We gaan verhuizen. Het nieuwe huis is al bekend en het huidige huis staat in de verkoop. En dat in de verkoop zetten van zo’n appartement is nog wel een ding. Het begon met een bezoek van de makelaar en daaropvolgend de fotograaf. En dan moet ons gezellige, volle appartement er ineens uitzien als een lege, strakke ruimte. Hoe gaan we dat aanpakken.

Bij alles wat we in handen krijgen stellen we een aantal vragen. Wanneer heb je dit voor het laatste gebruikt? Zit er een belangrijke herinnering aan? Wil je het in het nieuwe huis terugzien. Met deze regels zijn we de laatste drie weken al vier keer naar de vuilstort gereden en al ontelbare keren met volle vuilniszakken naar de container. Ook staat de garagebox al vol met dozen. Allemaal bestickerd met daarop de nieuwe locatie. Zolder/keuken/slaapkamer. Alle kamers komen al voorbij. Het verhuizen is stiekem al begonnen.

Toen we hier gingen wonen was onze oudste een jaar. Ze kreeg naast een roze slaapkamer ook een speelkamer met Winnie de pooh tapijt op de vloer. Dat kamertje is in de laatste achttien jaar het meest omgebouwd denk ik. Eerst kwam er een broertje na twee jaar en werd het zijn kamertje. Grote zus mocht met verf haar handjes op de muur zetten als randje. Na een paar jaar ging daar behang overheen en toen die er weer af kwam toen de jongste op zijn elfde een grote kamer kreeg kwamen de handjes weer tevoorschijn.

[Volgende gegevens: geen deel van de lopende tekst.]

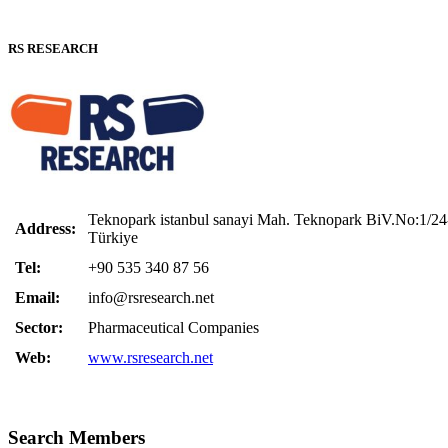
RS RESEARCH
Teknopark istanbul sanayi Mah. Teknopark BiV.No:1/24-
Address:
Türkiye
Tel:
+90 535 340 87 56
Email:
info@rsresearch.net
Sector:
Pharmaceutical Companies
Web:
www.rsresearch.net
Search Members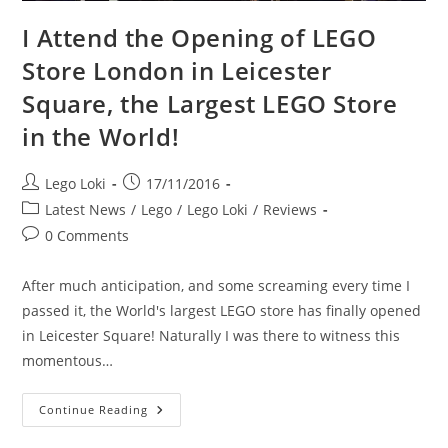
I Attend the Opening of LEGO
Store London in Leicester
Square, the Largest LEGO Store
in the World!
Post
Post
Lego Loki
17/11/2016
author:
published:
Post
Latest News
/
Lego
/
Lego Loki
/
Reviews
category:
Post
0 Comments
comments:
After much anticipation, and some screaming every time I
passed it, the World's largest LEGO store has finally opened
in Leicester Square! Naturally I was there to witness this
momentous…
I
Continue Reading
Attend
The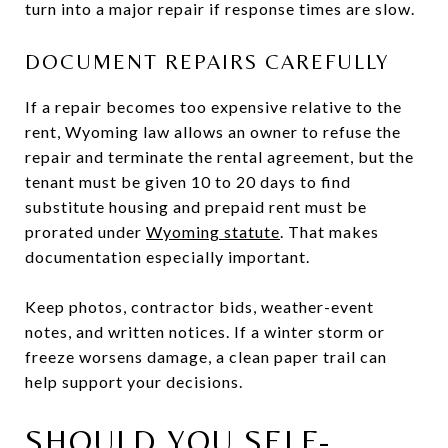
turn into a major repair if response times are slow.
DOCUMENT REPAIRS CAREFULLY
If a repair becomes too expensive relative to the
rent, Wyoming law allows an owner to refuse the
repair and terminate the rental agreement, but the
tenant must be given 10 to 20 days to find
substitute housing and prepaid rent must be
prorated under
Wyoming statute
. That makes
documentation especially important.
Keep photos, contractor bids, weather-event
notes, and written notices. If a winter storm or
freeze worsens damage, a clean paper trail can
help support your decisions.
SHOULD YOU SELF-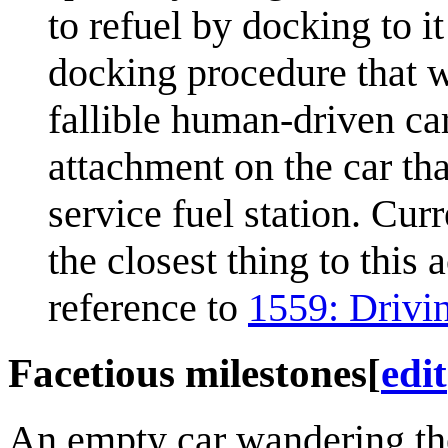
to refuel by docking to it
docking procedure that w
fallible human-driven car
attachment on the car tha
service fuel station. Cur
the closest thing to this
reference to
1559: Drivi
Facetious milestones
[
edit
An empty car wandering the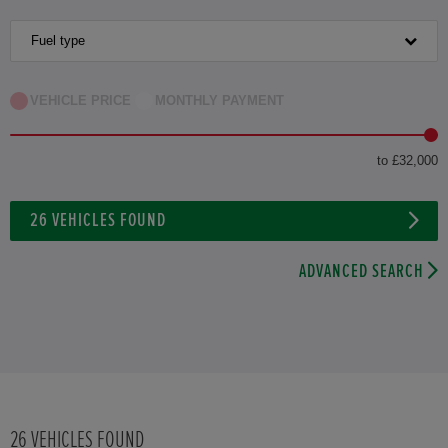
HONDA HR-V HYBRID
Fuel type
HONDA JAZZ HYBRID
VEHICLE PRICE
MONTHLY PAYMENT
to £32,000
26
VEHICLES FOUND
ADVANCED SEARCH
26
VEHICLES FOUND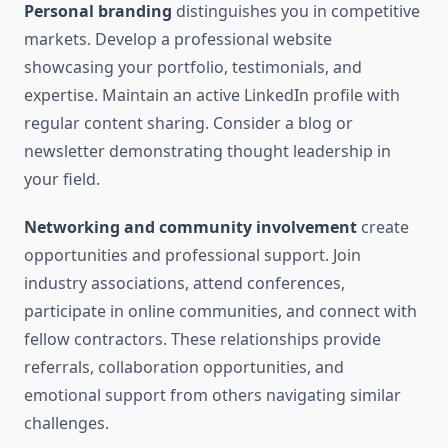
Personal branding
distinguishes you in competitive
markets. Develop a professional website
showcasing your portfolio, testimonials, and
expertise. Maintain an active LinkedIn profile with
regular content sharing. Consider a blog or
newsletter demonstrating thought leadership in
your field.
Networking and community involvement
create
opportunities and professional support. Join
industry associations, attend conferences,
participate in online communities, and connect with
fellow contractors. These relationships provide
referrals, collaboration opportunities, and
emotional support from others navigating similar
challenges.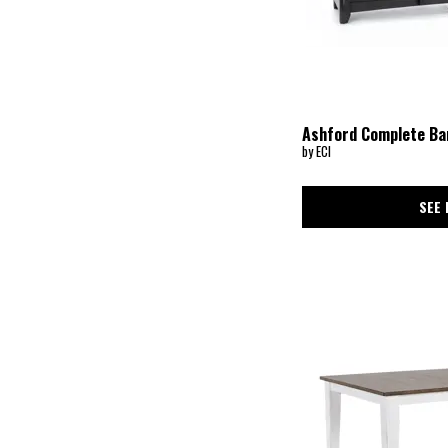
Ashford Complete Ba
by ECI
SEE 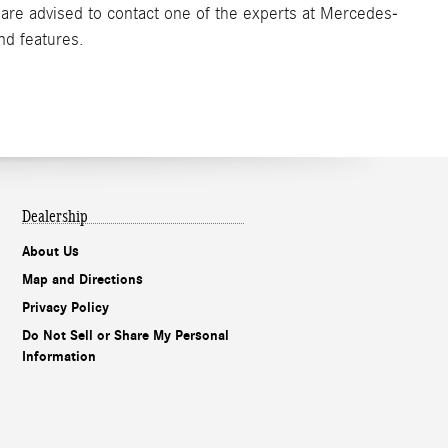
s are advised to contact one of the experts at Mercedes-
nd features.
Dealership
About Us
Map and Directions
Privacy Policy
Do Not Sell or Share My Personal
Information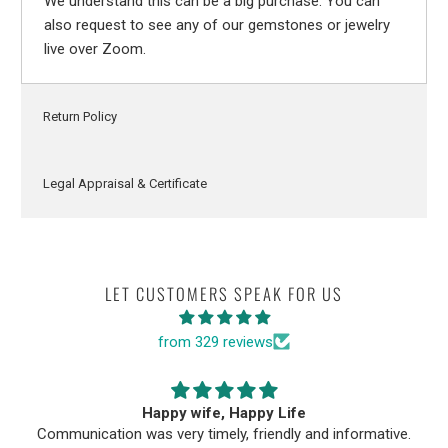
We understand this can be a big purchase. You can
also request to see any of our gemstones or jewelry
live over Zoom.
Return Policy
Legal Appraisal & Certificate
LET CUSTOMERS SPEAK FOR US
from 329 reviews
Happy wife, Happy Life
Communication was very timely, friendly and informative.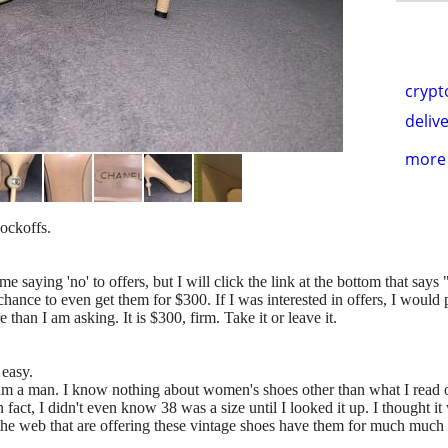
crypt
delive
more 
nockoffs.
me saying 'no' to offers, but I will click the link at the bottom that says
hance to even get them for $300. If I was interested in offers, I would
than I am asking. It is $300, firm. Take it or leave it.
 easy.
am a man. I know nothing about women's shoes other than what I read on
In fact, I didn't even know 38 was a size until I looked it up. I thought
 the web that are offering these vintage shoes have them for much much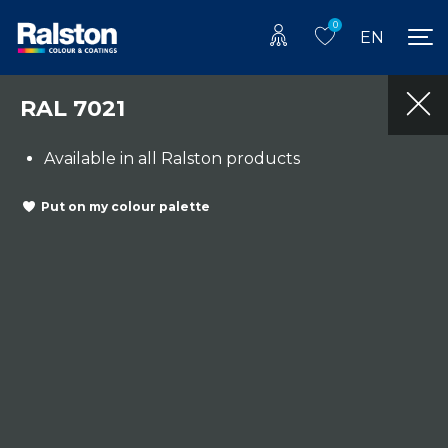
0
EN
RAL 7021
Available in all Ralston products
Put on my colour palette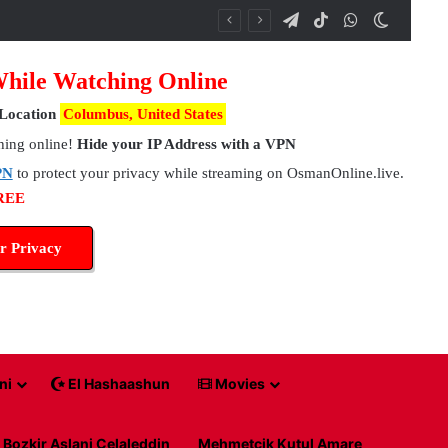
Telegram
TikTok
WhatsApp
Switch 
While Watching Online
Location
Columbus, United States
hing online!
Hide your IP Address with a VPN
PN
to protect your privacy while streaming on OsmanOnline.live.
FREE
r Privacy
ni
El Hashaashun
Movies
Bozkir Aslani Celaleddin
Mehmetcik Kutul Amare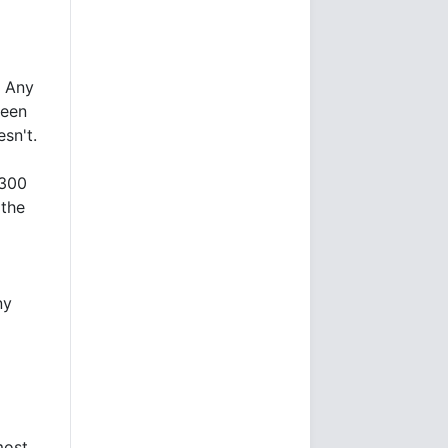
. Any
been
esn't.
,300
 the
ny
most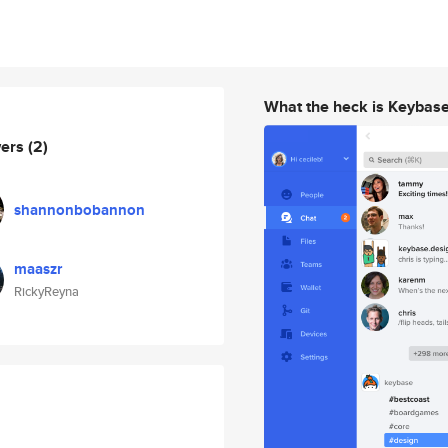
What the heck is Keybas
wers
(2)
shannonbobannon
maaszr
RickyReyna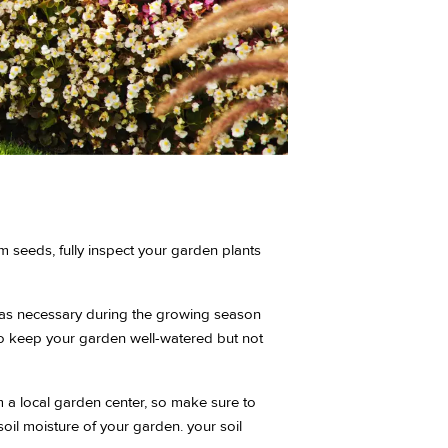
 seeds, fully inspect your garden plants
n as necessary during the growing season
s to keep your garden well-watered but not
 a local garden center, so make sure to
oil moisture of your garden. your soil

Zuslief ging samen wonen en de jongste vertrok naar haar oude kamer, die is net wat groter. Zijn kamer werd kantoor/zet het daar maar neer kamer. En nu voor de verkoop is die kamer weer behangen en staat er behalve een bureau en klein kastje niets meer in. Ruim en strak is het motto van de makelaar. Straks in het nieuwe huis gaat de jongste naar de zolder en krijgt hij een slaapkamer die maar iets kleiner is dan onze huidige woonkamer. Hij is de kamer al aan het indelen met plattegronden en ideeën.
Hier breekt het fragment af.